** Task goal **
For the records below, please print exactly and only the lines from the one with "Conditions & Treatments" down to the one with "Home 365 Guarantee", both ends included, omitting the pictures.

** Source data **
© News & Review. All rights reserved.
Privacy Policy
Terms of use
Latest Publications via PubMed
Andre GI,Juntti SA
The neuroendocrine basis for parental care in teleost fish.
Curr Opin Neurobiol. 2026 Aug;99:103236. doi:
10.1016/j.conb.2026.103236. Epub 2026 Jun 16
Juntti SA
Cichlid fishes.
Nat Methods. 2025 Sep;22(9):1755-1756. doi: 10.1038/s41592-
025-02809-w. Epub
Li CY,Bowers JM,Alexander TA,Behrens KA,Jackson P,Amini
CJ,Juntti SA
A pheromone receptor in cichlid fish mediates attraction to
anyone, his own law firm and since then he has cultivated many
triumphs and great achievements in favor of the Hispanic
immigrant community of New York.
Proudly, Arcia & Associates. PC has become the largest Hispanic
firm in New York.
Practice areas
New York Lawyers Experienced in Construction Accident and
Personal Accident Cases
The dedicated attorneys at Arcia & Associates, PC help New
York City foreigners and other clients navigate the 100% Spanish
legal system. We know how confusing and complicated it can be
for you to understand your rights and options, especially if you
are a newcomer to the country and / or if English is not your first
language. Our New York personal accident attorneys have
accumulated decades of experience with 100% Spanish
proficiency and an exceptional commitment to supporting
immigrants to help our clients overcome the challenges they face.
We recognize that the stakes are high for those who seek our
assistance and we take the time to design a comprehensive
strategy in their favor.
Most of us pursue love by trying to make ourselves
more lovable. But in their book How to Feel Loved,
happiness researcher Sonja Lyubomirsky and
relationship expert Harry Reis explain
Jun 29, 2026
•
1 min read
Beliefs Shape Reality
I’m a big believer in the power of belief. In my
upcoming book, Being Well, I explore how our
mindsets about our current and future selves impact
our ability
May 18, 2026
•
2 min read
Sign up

--

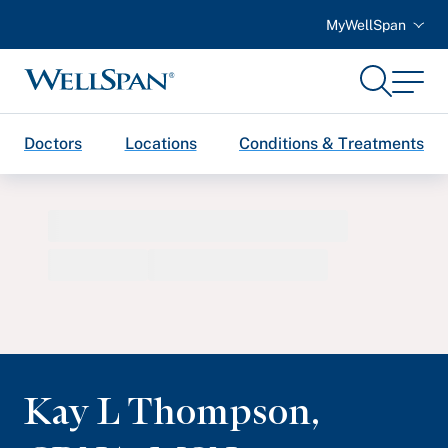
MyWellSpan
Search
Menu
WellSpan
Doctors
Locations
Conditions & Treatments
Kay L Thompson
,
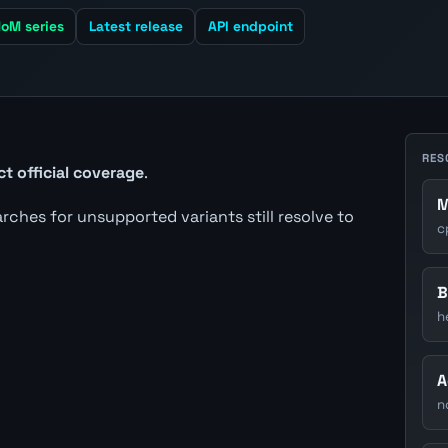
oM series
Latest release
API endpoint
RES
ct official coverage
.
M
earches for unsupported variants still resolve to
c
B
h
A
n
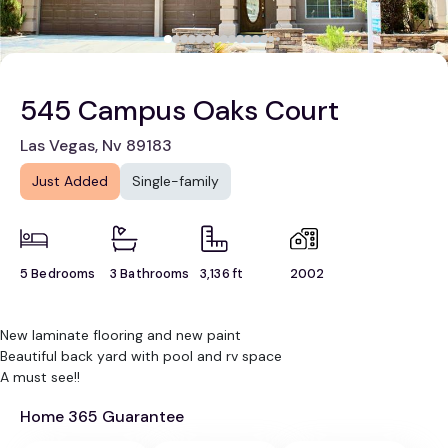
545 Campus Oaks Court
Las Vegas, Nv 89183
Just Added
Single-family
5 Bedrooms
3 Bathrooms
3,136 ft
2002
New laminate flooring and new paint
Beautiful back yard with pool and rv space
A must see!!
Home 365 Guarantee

** Output below **
Conditions & Treatments
Kay L Thompson
,
oM series
Latest release
API endpoint
RES
ct official coverage
.
M
earches for unsupported variants still resolve to
c
B
h
A
n
545 Campus Oaks Court
Las Vegas, Nv 89183
Just Added
Single-family
5 Bedrooms
3 Bathrooms
3,136 ft
2002
New laminate flooring and new paint
Beautiful back yard with pool and rv space
A must see!!
Home 365 Guarantee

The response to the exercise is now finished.